Stored data entries:
=======

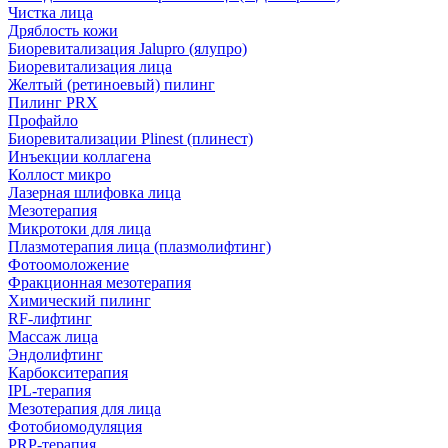
Чистка лица
Дряблость кожи
Биоревитализация Jalupro (ялупро)
Биоревитализация лица
Желтый (ретиноевый) пилинг
Пилинг PRX
Профайло
Биоревитализации Plinest (плинест)
Инъекции коллагена
Коллост микро
Лазерная шлифовка лица
Мезотерапия
Микротоки для лица
Плазмотерапия лица (плазмолифтинг)
Фотоомоложение
Фракционная мезотерапия
Химический пилинг
RF-лифтинг
Массаж лица
Эндолифтинг
Карбокситерапия
IPL‑терапия
Мезотерапия для лица
Фотобиомодуляция
PRP-терапия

=======

Find the word "лица" in the data and show each line that holds it.

# Reply
Чистка лица
Биоревитализация лица
Лазерная шлифовка лица
Микротоки для лица
Плазмотерапия лица (плазмолифтинг)
Массаж лица
Мезотерапия для лица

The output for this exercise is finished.